Tax Rates and Broadened Tax Brackets: In addition, with the increase in the SALT deduction (from $10,000 to $40,000,) and the new rules that there will be no income tax imposed on tips and overtime pay, those rules will lower an individual’s taxable income. With lower taxable income, and the continuation of lower marginal income tax rates will lead to an individual’s lower income tax ‘bill’ which will make it financially easier for an individual to convert his/her traditional IRA to a Roth IRA.
Impact of Phaseout Rules: Planning with tax advantaged retirement accounts will indirectly be encouraged due to the several phaseout of some other new tax savings and deduction opportunities. OBBBA has many new provisions with income limits, or phaseouts.
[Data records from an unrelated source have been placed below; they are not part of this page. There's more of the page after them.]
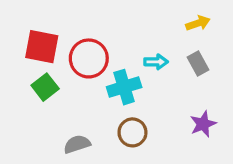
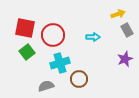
gray rectangle: (198, 64) -> (127, 30), moved
cyan cross: (124, 87) -> (60, 63), moved
purple star: (203, 124) -> (125, 59), moved

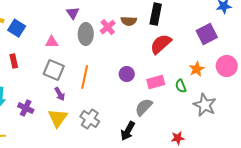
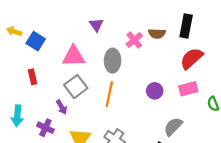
gray ellipse: (86, 34) -> (113, 61), moved
pink triangle: (52, 42) -> (74, 56), size x1.6
gray square: (54, 70) -> (76, 87), turned 30
pink rectangle: (156, 82) -> (188, 89), moved
purple arrow: (60, 94) -> (62, 107), moved

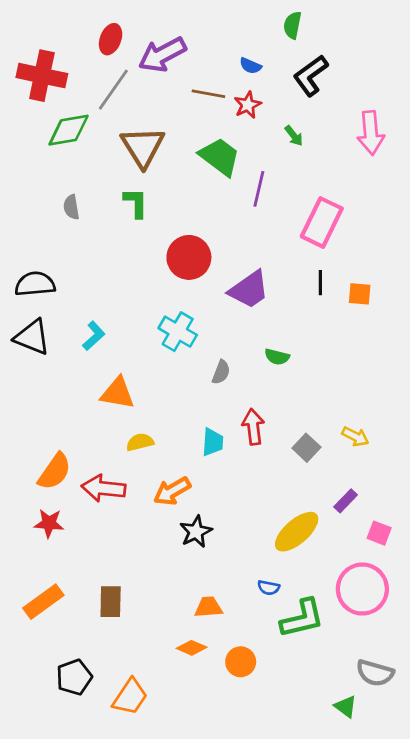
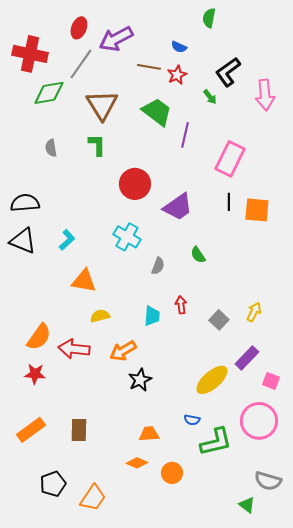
black L-shape: (311, 76) -> (228, 72), moved
orange square: (360, 294) -> (257, 210), size x1.5
green semicircle: (277, 357) -> (198, 255), turned 42
red arrow: (253, 427) -> (181, 305), size x0.7
yellow arrow: (355, 437) -> (254, 312), turned -90
purple rectangle: (346, 501) -> (247, 358), size x1.4

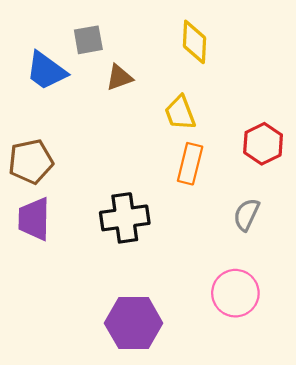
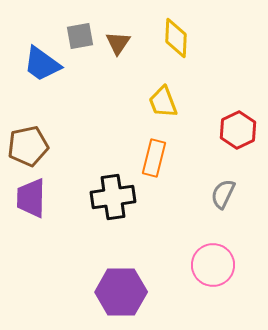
brown triangle: (119, 77) -> (118, 43), moved, turned -36
orange rectangle: (190, 164) -> (154, 158), moved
Phaseout examples include the $6,000 senior bonus deduction, the elimination of the $40,000 SALT deduction if income exceeds a specified amount, or tax-free tip income, all of which disappear if the individual has too much taxable income. Planning with tax advantaged accounts, i.e., contributions to 401(k) or IRAs, or health saving accounts reduces an individual’s taxable income; making deductible contributions to a 401(k) or a traditional IRA will better preserve some of these new deductions that might otherwise be lost due to the income phaseout rule.
Example: Ned, age 75, makes a qualified charitable distribution (QCD) from his traditional IRA. That QCD reduces Ned required minimum distribution (RMD) for the calendar year. With that QCD, Ned may now become eligible for the $6,000 bonus senior deduction. Had Ned not made the QCD, his reported taxable income would have been too large, and Ned would not have qualified for this new senior deduction (which is in addition to Ned’s standard deduction) This senior deduction phases out completely if Ned’s modified adjusted gross income exceeds $175,000.
Example: Sally, age 25, works two part-time jobs. She works as a receptionist half days for her employer, and she waits tables in the evening. Sally should consider contributing to a health savings account (HSA) which will reduce her reportable taxable income. With her HSA contribution, Sally can remain eligible for the new income tax exemption for her tip income. That HSA contribution will keep Sally’s income under the phaseout range so all her tip income from waiting tables at night will be income tax-free.
Conclusion: The opportunity to make tax advantaged contributions to retirement accounts is improved due to many of the deduction features of OBBBA. Roth conversions seem to be encouraged by the new deductions and tax-free income provisions. Even smaller changes to the tax law, like the $1,000 ‘above the line’ charitable contribution deduction, coupled with the enhanced standard deduction, could prompt an individual to convert his/her traditional IRA to a Roth IRA. In sum, more opportunities to save for retirement exist under OBBBA along with Roth conversions. I was hoping for simplification of the retirement plan contribution and distribution rules, but alas Congress did not have the time apparently to make life easier for advisors.